The daily chart touched oversold recently and could do so again, at which point weekly is nearly oversold again. Again, signs point to big support just a few bucks down. Be ready to move to a full position if you are not already there. If you are, you can sell puts if the price gets to around $20/share just to collect premium. 

ViacomCBS (VIAC)

The Viacom library is massive and highly valuable. Paramount+ is in the group of 5 streamers I think are “must owns” for most people. Leading positions in sports and news is a massive plus. Make sure to watch 60 Minutes, the clock is ticking on a rebound here. The previous price high I think we will be met again, it”ll take some time though without massive leverage of a big hedge fund. That hedge fund unwinding is what pushed Viacom down so far. That’s over. 

The weekly chart is nearly oversold again, but looks like will avoid outright oversold. See the green trend line I drew. That was resistance, then support, but only broke on the pandemic. I don’t think it breaks again and if it does, is very temporary. In fact, it might mark a new uptrend.

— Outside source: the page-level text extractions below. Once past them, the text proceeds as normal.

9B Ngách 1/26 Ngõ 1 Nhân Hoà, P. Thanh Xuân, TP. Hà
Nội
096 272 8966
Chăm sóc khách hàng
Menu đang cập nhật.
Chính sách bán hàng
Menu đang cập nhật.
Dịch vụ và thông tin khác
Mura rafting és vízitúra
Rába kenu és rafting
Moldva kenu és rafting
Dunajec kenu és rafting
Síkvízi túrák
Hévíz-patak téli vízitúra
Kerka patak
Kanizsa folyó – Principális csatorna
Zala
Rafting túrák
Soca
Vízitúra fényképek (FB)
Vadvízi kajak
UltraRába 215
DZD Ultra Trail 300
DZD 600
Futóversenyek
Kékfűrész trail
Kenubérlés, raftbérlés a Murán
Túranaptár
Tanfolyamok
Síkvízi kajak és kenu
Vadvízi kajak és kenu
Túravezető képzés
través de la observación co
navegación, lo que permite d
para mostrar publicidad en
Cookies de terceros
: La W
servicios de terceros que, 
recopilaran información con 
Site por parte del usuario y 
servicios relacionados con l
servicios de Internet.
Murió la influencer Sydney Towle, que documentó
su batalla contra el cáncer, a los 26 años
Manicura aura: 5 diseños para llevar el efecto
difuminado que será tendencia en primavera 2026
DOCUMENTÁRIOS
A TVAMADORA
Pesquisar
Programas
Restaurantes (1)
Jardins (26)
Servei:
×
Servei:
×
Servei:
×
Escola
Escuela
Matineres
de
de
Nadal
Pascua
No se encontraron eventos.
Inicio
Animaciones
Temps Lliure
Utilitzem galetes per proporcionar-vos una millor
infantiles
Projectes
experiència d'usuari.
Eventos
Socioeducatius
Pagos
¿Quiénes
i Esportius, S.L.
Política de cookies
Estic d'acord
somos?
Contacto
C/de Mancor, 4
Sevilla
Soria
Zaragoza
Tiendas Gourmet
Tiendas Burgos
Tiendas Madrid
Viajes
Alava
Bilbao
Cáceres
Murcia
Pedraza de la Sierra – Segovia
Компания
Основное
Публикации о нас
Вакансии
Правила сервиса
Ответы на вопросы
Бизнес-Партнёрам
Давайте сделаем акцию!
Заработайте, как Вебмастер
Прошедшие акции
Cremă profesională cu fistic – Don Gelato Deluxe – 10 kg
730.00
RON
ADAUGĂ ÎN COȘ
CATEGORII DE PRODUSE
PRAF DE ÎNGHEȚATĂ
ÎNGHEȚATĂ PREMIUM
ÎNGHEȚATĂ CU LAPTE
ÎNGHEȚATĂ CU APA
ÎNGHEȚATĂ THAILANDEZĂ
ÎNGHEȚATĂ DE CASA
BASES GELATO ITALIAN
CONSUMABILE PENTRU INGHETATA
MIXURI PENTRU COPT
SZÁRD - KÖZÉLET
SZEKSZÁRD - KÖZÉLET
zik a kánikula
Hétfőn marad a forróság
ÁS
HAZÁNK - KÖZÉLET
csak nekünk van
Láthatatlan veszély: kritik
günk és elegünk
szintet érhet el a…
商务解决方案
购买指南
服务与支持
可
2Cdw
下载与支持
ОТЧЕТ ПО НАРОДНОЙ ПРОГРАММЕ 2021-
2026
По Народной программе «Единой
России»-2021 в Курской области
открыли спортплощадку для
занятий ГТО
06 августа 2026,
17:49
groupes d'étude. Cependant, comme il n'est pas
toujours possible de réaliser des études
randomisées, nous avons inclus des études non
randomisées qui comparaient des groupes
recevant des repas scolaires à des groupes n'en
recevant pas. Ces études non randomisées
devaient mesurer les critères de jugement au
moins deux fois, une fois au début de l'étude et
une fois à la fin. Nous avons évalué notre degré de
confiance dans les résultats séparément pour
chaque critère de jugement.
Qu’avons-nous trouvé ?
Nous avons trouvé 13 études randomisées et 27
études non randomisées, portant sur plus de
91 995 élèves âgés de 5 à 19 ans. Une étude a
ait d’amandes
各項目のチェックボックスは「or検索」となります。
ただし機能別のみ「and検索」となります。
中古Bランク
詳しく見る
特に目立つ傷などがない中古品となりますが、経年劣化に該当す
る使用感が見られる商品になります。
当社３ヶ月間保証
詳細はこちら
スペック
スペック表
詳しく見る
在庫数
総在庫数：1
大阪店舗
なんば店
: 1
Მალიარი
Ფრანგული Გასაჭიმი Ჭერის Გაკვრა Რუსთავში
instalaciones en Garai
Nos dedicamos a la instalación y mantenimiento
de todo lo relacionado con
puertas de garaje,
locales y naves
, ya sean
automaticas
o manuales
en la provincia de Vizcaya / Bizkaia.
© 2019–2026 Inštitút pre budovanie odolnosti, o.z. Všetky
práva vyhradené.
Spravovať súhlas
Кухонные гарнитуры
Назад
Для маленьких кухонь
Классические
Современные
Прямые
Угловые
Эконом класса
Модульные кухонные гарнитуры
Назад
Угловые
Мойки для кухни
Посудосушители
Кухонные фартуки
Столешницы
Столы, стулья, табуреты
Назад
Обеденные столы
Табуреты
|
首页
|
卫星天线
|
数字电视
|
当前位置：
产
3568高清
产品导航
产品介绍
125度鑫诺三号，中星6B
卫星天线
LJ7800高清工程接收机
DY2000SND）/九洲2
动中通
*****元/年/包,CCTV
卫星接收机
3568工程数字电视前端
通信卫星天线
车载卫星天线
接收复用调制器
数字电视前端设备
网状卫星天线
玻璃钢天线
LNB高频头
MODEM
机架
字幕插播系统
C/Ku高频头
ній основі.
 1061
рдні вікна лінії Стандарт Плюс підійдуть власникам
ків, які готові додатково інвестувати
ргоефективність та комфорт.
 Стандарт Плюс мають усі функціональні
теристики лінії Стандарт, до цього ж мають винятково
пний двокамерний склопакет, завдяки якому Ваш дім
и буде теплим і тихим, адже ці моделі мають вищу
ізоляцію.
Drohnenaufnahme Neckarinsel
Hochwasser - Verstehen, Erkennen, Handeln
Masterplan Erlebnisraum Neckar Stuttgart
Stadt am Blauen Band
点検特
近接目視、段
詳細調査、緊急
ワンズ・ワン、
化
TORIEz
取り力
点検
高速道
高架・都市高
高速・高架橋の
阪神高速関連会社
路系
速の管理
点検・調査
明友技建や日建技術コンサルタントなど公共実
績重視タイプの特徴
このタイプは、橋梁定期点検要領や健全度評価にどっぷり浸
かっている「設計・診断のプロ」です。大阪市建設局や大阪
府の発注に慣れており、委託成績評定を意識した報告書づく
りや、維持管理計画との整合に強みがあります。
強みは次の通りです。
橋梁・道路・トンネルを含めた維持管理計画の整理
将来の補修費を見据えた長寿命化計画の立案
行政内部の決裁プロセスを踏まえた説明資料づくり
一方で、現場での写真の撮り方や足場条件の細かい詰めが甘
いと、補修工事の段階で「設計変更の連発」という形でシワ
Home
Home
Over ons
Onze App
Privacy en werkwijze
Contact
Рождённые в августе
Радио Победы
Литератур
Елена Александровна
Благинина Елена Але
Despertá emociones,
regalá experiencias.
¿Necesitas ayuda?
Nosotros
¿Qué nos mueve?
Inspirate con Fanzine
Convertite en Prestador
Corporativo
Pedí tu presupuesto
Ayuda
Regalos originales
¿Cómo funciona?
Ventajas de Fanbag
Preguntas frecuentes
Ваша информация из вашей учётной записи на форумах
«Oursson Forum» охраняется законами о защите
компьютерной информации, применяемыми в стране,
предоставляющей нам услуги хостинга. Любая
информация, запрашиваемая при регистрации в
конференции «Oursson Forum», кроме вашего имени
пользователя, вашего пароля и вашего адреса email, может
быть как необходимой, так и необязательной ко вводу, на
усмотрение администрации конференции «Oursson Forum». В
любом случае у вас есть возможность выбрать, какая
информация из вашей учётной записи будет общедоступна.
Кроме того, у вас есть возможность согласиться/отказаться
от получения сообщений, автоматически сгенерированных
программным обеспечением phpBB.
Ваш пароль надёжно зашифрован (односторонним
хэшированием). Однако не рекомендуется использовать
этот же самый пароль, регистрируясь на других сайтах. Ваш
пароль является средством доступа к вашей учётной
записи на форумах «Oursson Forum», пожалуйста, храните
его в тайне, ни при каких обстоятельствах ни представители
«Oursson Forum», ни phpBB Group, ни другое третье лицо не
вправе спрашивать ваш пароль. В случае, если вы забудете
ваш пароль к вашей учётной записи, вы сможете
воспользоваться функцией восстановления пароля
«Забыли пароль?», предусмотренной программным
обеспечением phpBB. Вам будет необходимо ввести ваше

Daily chart is oversold and ready to pivot upward. Could take a month or two to really move up, but major selling pressure is abating.

Discovery (DISCA

Not a must own for streamers, but integral to building content bundles for cable and for bundles that are coming to streaming packages offered by internet providers, i.e. cable and telephone companies. Also a buyout target in my opinion. Sold off by same hedge fund implosion as Viacom. Similar charts.

Weekly chart is forming exact same patterns as VIAC. Buyers are starting to offset sellers. Selling has fallen off in fact. 

Daily chart has been oversold and might revisit one more time. Lower $30s looks pretty firm. 

Disclosure: I am/we are long MP, GOLD, VIAC, DISCA, OTRK, SPWR.

I wrote this article myself, and it expresses my own opinions. I am not receiving compensation for it. I have no business relationship with any company whose stock is mentioned in this article.